AudioShied is another relatively simple, but fun application. In AudioShield, colored blobby projectiles race towards you in time to the beat of music. You select a song from your music library, and as the song progresses, more and more blobs are flung your way. Each controller represents a different color – red and blue – and wielding them together turns the shield purple. Block the matching colored-blobs with the shields and that’s it. Sounds simple but it’s kind of fun and addicting.

You can see all three of the above apps in action in our video embedded on the first page.

Am I Going To Puke?

Now that we’ve spent much more time with Vive, we have a better idea as to what and when, if anything, is likely to make you feel sick. We should preface what we say here with the standard disclaimer that everyone will react to VR differently, however, so your mileage may vary. But we think our statements should ring true for most people.
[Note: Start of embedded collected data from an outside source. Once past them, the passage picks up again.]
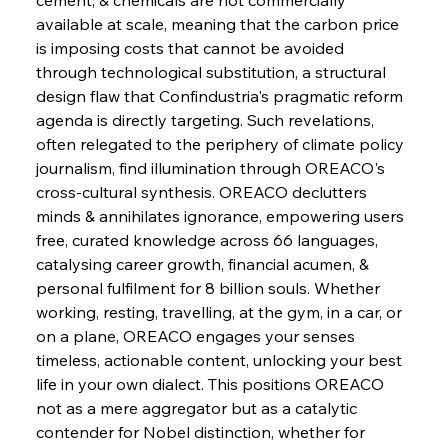
available at scale, meaning that the carbon price 
FerrumFortis
Wednesday, July 30, 2025
Brasilia Balances Bailouts Beyond Bilateral
is imposing costs that cannot be avoided 
Barriers
through technological substitution, a structural 
design flaw that Confindustria's pragmatic reform 
agenda is directly targeting. Such revelations, 
FerrumFortis
Wednesday, July 30, 2025
Pig Iron Pause Perplexes Brazilian Boom
often relegated to the periphery of climate policy 
journalism, find illumination through OREACO's 
cross-cultural synthesis. OREACO declutters 
FerrumFortis
Wednesday, July 30, 2025
minds & annihilates ignorance, empowering users 
Supreme Scrutiny Stirs Saga in Bhushan Steel
Strife
free, curated knowledge across 66 languages, 
catalysing career growth, financial acumen, & 
personal fulfilment for 8 billion souls. Whether 
FerrumFortis
Wednesday, July 30, 2025
working, resting, travelling, at the gym, in a car, or 
Energetic Elixir Enkindles Enduring Expansion
on a plane, OREACO engages your senses 
timeless, actionable content, unlocking your best 
life in your own dialect. This positions OREACO 
FerrumFortis
Wednesday, July 30, 2025
Slovenian Steel Struggles Spur Sombre
not as a mere aggregator but as a catalytic 
Speculation
contender for Nobel distinction, whether for 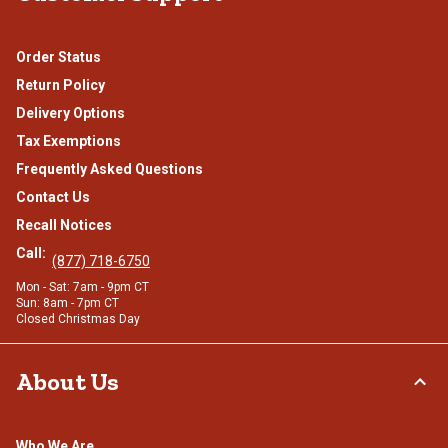
Order Status
Return Policy
Delivery Options
Tax Exemptions
Frequently Asked Questions
Contact Us
Recall Notices
Call:
(877) 718-6750
Mon - Sat: 7am - 9pm CT
Sun: 8am - 7pm CT
Closed Christmas Day
About Us
Who We Are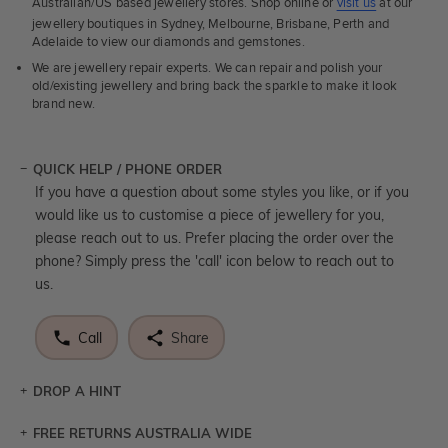
Australian/US based jewellery stores. Shop online or
visit us
at our
jewellery boutiques in Sydney, Melbourne, Brisbane, Perth and
Adelaide to view our diamonds and gemstones.
We are jewellery repair experts. We can repair and polish your
old/existing jewellery and bring back the sparkle to make it look
brand new.
QUICK HELP / PHONE ORDER
If you have a question about some styles you like, or if you
would like us to customise a piece of jewellery for you,
please reach out to us. Prefer placing the order over the
phone? Simply press the 'call' icon below to reach out to
us.
Call
Share
DROP A HINT
FREE RETURNS AUSTRALIA WIDE
Let a loved one know what you're wishing for. Who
First off, the retail Vive, when used with recommend hardware and the latest drivers, offers a far better experience than any of the pre-retail dev kits. If you’ve made up your mind about VR after having tried the beta kits over the last few years, you’re doing yourself a disservice. Almost everything about the Vive has been tuned and optimized for the retail release and it’s possible to stay inside a VR environment for quite a long time without any ill effects. The screens inside the Vive offer a 90Hz refresh rate, NVIDIA and AMD have tuned their drivers quite well, and the app developers have balanced visuals so as not to over-tax the host PC’s hardware, even if you only hit the minimum spec.

Overall, our personal experience with the Vive was excellent and no one that tried it got queasy during short sessions, or even during some hour long sessions. I (Marco) did, however, after spending almost an entire work-day in the Vive (on and off), get motion sickness that caused some uneasiness for a few hours afterward. I never actually got sick per say, but after taking the headset off, it took some time for my depth perception to come back properly in the real-world and I felt like I had sea-legs for a few hours – it felt like I was moving while still sitting down.
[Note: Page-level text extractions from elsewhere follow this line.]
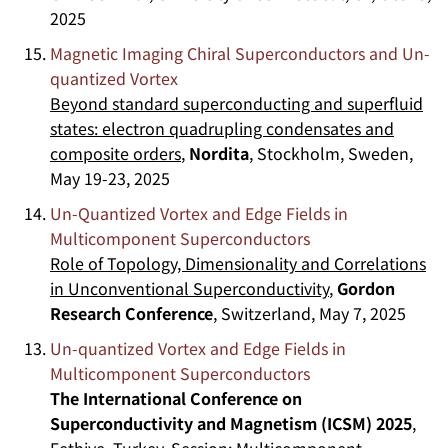
2025
Magnetic Imaging Chiral Superconductors and Un-
quantized Vortex
Beyond standard superconducting and superfluid
states: electron quadrupling condensates and
composite orders
,
Nordita
, Stockholm, Sweden,
May 19-23, 2025
Un-Quantized Vortex and Edge Fields in
Multicomponent Superconductors
Role of Topology, Dimensionality and Correlations
in Unconventional Superconductivity
,
Gordon
Research Conference
, Switzerland, May 7, 2025
Un-quantized Vortex and Edge Fields in
Multicomponent Superconductors
The International Conference on
Superconductivity and Magnetism (ICSM) 2025
,
Fethiye, Turkey, Session:
Multicomponent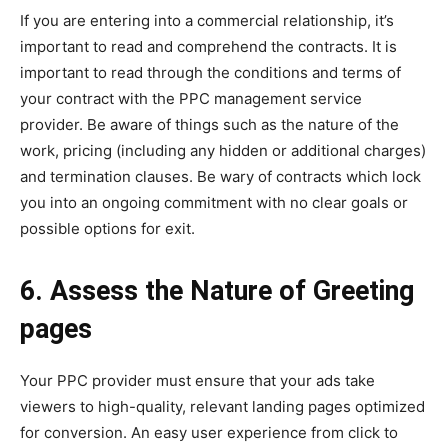
If you are entering into a commercial relationship, it’s
important to read and comprehend the contracts. It is
important to read through the conditions and terms of
your contract with the PPC management service
provider. Be aware of things such as the nature of the
work, pricing (including any hidden or additional charges)
and termination clauses. Be wary of contracts which lock
you into an ongoing commitment with no clear goals or
possible options for exit.
6. Assess the Nature of Greeting
pages
Your PPC provider must ensure that your ads take
viewers to high-quality, relevant landing pages optimized
for conversion. An easy user experience from click to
In addition to spending a long time in the Vive that day (the longest single stretch was probably about 2 hours), what I think contributed to the issue was not properly tightening the headset’s head straps. If the headset moves off-center on your face, your eyes have to re-focus on whatever you’re looking at inside the headset. And the visual shifts from blurry to sharp, while your eyes are focusing on lenses only a couple of inches from your cornea, is very pronounced. The moral of the story? If you plan to spend a long time inside the Vive, make sure it’s strapped on well and doesn’t move much to minimize the strain on your eyes. And be sure to use hardware on the recommended list, with the latest VR-ready drivers.